__Your objective__: Below are the records; tally the lines that include "method" and report only the total.
_ _ _
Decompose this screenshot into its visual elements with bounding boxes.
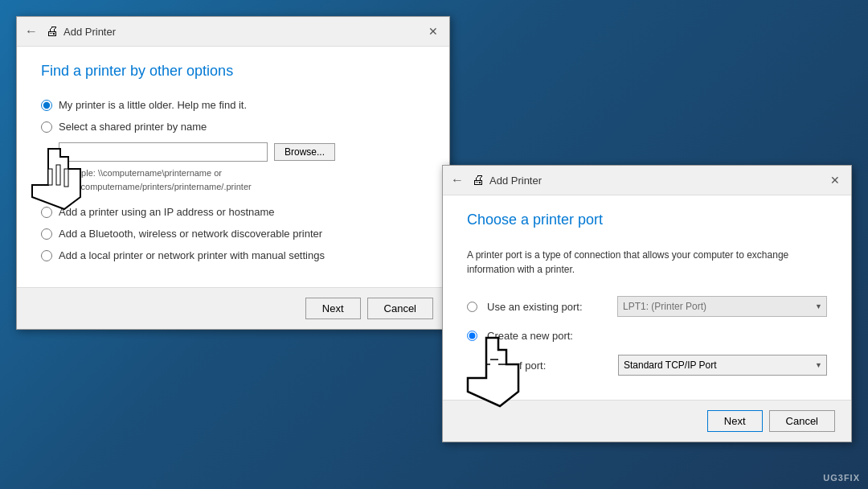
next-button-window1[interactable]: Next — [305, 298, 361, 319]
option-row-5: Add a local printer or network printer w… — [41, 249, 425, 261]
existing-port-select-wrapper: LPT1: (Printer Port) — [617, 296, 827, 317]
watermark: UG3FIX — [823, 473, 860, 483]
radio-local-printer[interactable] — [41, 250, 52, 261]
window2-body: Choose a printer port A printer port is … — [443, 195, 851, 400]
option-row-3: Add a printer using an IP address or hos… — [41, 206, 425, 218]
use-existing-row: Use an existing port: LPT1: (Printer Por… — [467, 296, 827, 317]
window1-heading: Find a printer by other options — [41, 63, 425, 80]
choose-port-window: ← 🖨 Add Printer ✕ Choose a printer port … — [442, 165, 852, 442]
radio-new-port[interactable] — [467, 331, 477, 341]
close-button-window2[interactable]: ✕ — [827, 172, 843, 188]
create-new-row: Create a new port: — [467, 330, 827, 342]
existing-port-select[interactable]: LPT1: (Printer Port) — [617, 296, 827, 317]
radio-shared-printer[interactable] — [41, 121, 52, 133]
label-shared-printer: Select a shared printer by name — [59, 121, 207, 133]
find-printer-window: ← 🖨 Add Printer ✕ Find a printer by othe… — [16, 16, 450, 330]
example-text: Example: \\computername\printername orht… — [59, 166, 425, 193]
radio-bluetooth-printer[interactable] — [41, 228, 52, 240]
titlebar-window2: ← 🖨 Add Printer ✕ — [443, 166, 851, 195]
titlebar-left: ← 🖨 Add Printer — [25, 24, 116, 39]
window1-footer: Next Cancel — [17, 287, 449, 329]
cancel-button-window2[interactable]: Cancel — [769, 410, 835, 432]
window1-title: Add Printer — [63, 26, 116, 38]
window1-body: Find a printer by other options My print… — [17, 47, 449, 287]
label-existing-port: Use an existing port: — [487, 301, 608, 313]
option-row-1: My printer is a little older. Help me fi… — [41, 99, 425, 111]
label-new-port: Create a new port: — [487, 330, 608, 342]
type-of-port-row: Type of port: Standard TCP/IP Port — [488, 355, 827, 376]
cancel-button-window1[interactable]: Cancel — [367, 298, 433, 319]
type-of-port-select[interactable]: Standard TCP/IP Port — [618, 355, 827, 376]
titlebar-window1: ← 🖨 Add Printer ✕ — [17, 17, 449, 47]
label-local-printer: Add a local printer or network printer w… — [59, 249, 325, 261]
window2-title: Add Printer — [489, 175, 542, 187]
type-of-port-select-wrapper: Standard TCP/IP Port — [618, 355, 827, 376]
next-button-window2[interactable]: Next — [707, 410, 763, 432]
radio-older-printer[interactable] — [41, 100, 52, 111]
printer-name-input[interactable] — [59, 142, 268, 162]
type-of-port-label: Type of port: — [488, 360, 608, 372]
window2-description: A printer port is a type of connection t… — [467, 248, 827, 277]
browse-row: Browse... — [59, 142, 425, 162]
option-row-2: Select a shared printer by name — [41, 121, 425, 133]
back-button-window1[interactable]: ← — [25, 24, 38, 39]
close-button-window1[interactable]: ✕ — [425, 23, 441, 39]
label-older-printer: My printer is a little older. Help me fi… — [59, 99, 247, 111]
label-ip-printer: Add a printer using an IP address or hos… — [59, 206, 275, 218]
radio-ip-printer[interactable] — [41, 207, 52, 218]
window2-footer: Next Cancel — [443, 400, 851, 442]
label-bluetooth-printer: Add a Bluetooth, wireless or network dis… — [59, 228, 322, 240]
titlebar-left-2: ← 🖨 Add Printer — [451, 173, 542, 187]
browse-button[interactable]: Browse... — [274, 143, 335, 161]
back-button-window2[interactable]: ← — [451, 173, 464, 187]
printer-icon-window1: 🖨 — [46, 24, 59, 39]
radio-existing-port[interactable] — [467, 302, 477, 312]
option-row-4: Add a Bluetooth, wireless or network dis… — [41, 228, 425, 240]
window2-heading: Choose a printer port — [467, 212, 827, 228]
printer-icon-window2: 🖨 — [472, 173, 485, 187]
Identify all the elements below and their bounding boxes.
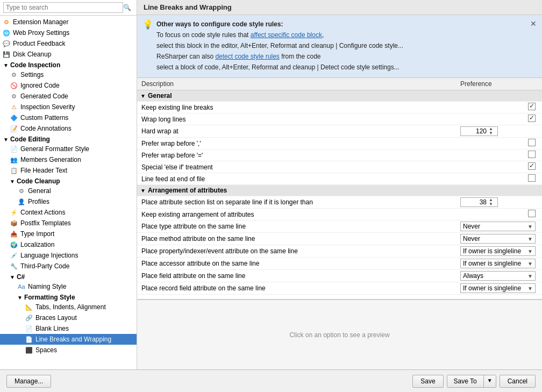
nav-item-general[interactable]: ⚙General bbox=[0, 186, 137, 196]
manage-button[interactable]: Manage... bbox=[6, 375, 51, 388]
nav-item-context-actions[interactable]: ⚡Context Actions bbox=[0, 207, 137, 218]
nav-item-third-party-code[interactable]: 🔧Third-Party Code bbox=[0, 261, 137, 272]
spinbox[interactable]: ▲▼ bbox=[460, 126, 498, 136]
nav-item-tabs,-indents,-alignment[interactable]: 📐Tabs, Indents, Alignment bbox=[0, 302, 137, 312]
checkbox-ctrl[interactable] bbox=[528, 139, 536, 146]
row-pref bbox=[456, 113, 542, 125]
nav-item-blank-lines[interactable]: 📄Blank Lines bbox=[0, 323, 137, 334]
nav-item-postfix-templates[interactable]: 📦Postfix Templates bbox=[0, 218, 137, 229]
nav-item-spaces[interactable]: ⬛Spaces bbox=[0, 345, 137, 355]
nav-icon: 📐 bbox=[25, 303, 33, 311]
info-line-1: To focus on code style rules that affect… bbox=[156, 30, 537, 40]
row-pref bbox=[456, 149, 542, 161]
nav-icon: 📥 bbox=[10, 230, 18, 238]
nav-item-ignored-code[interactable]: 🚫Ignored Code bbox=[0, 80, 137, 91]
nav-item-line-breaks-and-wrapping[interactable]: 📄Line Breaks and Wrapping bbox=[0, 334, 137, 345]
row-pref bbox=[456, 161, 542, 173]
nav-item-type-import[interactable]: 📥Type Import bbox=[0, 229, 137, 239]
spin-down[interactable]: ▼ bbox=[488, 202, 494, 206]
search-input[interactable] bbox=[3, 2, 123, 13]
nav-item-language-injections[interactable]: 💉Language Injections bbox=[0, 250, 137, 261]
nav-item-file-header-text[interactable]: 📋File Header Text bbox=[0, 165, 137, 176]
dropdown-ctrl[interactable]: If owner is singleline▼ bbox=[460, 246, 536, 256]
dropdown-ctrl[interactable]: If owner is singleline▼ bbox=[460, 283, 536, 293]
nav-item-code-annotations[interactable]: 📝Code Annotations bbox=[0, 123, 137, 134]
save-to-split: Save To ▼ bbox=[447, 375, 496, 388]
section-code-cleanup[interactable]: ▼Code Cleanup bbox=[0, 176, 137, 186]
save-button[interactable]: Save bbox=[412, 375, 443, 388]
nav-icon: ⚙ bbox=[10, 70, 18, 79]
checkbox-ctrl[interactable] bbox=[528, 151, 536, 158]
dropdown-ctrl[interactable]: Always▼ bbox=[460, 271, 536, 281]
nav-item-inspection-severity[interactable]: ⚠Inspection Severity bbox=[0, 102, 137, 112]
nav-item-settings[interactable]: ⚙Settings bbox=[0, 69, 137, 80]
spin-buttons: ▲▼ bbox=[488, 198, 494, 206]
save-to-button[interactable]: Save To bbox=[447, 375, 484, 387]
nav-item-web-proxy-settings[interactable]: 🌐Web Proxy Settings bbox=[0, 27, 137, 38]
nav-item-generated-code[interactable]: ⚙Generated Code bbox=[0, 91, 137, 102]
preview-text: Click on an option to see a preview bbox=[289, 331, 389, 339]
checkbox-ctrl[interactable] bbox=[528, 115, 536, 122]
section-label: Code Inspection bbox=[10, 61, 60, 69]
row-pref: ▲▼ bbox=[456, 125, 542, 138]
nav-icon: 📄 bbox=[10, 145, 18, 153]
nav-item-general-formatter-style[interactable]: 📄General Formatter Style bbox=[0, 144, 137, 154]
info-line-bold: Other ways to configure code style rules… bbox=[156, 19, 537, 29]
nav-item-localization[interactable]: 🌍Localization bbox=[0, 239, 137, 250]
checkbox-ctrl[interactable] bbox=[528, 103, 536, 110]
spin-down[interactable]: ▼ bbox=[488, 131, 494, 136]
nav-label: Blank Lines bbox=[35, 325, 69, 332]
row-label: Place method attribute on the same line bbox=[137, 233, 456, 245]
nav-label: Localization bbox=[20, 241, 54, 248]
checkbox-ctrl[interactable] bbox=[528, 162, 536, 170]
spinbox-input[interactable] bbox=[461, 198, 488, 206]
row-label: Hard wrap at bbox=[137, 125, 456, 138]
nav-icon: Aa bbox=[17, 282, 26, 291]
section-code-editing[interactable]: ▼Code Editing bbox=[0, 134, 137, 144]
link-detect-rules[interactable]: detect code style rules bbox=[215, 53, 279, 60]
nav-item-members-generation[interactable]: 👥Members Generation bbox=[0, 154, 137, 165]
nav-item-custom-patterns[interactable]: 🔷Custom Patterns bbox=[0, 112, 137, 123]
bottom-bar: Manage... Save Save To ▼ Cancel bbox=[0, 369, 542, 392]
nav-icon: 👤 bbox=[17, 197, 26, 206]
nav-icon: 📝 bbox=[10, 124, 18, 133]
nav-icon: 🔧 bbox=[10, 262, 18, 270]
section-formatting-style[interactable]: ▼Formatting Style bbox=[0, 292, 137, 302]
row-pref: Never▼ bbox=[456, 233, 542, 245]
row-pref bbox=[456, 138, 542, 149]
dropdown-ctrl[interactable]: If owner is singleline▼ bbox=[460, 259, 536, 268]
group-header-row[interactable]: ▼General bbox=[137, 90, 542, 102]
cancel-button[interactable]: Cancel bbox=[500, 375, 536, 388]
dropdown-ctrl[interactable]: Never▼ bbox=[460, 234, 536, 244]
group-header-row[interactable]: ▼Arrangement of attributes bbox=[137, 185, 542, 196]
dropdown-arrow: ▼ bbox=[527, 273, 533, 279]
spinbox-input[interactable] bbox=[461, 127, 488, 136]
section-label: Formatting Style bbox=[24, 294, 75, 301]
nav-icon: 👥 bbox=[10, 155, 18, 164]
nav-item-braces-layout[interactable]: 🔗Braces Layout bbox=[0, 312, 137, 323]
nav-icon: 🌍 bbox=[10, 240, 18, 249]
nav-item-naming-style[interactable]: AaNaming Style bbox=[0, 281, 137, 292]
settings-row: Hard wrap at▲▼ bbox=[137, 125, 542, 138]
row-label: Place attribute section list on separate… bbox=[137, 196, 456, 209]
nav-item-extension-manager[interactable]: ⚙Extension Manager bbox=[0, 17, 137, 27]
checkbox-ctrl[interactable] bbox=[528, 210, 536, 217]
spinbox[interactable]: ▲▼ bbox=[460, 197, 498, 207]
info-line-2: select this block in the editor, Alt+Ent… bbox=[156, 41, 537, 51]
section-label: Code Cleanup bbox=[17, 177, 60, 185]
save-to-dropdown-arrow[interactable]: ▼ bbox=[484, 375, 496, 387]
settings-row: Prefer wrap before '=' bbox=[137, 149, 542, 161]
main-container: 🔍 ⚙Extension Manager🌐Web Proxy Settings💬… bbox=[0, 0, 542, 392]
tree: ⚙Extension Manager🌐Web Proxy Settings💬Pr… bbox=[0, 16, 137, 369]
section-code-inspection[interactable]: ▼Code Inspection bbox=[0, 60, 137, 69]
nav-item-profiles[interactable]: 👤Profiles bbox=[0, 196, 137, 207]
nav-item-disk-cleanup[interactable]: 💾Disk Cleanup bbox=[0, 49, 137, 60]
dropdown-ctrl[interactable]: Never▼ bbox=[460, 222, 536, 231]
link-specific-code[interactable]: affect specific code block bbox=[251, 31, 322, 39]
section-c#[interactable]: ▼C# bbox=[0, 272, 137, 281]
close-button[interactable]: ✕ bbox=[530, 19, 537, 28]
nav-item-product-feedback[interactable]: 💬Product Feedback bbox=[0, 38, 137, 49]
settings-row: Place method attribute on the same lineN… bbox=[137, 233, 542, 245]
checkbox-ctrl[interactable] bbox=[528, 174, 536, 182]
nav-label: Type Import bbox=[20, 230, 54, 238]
_ _ _
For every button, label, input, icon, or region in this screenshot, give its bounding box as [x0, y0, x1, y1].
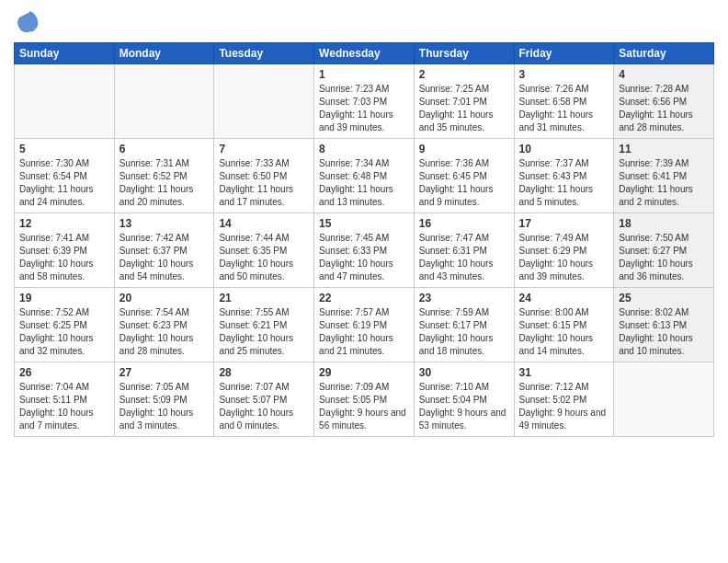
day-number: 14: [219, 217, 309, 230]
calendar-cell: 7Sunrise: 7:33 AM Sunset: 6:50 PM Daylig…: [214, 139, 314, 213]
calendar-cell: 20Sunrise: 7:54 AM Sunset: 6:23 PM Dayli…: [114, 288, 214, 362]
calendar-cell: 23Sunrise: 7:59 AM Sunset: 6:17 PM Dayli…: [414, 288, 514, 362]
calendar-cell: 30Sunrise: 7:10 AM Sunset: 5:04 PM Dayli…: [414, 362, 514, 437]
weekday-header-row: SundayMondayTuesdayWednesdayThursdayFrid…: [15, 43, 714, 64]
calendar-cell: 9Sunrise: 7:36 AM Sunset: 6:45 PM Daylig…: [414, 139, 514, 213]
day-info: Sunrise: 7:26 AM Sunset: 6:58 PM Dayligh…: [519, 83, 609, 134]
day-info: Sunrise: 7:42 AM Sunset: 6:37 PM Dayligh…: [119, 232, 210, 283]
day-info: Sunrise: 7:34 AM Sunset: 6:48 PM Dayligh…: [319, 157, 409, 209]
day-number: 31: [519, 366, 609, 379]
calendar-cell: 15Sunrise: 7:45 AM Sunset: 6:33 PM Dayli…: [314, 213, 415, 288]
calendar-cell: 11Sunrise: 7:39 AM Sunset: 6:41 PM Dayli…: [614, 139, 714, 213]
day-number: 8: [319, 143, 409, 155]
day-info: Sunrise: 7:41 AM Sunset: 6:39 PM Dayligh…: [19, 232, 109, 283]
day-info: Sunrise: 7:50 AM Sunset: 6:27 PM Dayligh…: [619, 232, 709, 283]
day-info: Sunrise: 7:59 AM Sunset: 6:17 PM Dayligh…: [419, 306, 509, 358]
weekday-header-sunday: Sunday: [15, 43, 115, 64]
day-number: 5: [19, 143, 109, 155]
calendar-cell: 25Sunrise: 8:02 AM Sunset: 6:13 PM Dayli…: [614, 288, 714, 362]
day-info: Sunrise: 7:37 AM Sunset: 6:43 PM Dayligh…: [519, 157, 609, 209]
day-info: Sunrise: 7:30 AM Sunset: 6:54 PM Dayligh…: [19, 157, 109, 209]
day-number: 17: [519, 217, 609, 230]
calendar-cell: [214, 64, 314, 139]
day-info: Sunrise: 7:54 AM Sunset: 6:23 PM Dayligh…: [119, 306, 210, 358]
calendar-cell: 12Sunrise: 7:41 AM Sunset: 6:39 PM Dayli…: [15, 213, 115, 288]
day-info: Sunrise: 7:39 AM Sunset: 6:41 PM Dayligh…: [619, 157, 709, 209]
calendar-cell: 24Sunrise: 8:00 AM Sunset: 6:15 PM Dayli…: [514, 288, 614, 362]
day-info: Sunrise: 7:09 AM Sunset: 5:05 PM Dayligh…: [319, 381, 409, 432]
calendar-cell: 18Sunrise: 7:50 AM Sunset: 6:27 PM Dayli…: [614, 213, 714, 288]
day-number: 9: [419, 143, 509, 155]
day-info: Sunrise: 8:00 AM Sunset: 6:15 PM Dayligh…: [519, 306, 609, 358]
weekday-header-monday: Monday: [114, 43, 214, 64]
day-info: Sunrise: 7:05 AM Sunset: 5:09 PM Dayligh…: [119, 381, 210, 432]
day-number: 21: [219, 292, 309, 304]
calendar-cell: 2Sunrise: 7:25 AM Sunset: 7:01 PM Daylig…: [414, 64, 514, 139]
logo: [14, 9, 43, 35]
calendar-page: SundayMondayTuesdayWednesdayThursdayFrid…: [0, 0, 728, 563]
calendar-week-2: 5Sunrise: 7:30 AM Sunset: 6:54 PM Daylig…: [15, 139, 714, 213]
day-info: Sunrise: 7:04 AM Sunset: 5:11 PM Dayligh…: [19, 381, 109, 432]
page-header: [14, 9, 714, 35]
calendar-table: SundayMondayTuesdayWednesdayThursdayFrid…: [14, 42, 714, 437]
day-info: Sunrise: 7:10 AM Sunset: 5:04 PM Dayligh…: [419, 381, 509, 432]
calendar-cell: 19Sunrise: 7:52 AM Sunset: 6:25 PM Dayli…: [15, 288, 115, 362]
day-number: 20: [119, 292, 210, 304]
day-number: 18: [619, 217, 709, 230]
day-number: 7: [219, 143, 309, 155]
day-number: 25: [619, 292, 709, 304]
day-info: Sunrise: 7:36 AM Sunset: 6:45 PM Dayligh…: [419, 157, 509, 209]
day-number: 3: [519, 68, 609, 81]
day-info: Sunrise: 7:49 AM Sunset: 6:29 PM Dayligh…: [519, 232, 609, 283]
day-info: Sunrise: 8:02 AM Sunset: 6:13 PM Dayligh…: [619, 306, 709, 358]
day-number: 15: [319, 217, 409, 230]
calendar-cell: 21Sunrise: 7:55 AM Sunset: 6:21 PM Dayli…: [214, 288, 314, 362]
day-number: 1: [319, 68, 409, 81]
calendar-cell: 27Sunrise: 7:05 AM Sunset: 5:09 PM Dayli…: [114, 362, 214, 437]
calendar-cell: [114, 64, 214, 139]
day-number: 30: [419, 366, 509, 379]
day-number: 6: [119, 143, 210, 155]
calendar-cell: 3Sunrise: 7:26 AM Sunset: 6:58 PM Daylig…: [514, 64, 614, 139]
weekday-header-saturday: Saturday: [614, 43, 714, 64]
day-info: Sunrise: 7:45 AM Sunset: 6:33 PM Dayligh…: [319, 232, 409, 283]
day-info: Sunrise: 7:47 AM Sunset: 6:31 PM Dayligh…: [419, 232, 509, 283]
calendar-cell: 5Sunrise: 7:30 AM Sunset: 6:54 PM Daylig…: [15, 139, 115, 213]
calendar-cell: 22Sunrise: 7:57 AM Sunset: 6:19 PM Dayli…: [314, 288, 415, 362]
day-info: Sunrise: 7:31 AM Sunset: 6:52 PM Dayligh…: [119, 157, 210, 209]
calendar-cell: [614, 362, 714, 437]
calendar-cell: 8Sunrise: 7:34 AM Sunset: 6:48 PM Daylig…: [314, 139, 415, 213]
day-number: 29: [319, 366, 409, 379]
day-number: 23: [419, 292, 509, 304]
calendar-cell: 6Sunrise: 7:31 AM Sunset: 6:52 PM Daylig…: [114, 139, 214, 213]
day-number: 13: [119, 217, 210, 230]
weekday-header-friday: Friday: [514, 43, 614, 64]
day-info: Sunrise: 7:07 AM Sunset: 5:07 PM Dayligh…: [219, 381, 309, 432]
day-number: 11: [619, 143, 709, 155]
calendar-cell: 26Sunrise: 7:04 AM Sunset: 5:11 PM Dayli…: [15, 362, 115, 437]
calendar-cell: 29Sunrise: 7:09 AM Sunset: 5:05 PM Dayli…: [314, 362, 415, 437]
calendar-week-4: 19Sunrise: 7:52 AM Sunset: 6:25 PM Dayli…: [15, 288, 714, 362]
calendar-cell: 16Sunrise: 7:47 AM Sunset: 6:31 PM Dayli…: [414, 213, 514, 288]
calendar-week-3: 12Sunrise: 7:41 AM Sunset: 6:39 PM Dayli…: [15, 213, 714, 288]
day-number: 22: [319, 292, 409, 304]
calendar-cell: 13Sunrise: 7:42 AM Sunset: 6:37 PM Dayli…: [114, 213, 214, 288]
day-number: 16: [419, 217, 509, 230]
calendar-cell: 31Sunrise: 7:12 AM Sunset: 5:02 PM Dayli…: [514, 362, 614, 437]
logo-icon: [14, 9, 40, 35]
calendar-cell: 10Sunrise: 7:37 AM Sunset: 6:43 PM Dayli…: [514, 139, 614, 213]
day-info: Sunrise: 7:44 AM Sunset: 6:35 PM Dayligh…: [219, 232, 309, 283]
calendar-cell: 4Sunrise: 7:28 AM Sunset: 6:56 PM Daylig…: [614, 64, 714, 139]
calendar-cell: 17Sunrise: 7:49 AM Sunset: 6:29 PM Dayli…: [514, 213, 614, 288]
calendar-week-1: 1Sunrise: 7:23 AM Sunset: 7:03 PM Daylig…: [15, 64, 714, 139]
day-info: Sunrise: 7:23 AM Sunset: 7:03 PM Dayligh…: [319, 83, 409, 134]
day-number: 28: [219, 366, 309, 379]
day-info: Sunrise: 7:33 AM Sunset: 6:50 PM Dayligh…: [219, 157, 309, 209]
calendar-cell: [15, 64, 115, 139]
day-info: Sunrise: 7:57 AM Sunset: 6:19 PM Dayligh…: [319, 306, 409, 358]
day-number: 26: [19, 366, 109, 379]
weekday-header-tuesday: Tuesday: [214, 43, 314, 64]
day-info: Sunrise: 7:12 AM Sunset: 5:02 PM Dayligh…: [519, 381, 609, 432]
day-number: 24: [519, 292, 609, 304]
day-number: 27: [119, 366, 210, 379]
_ _ _
__Answer section__: 2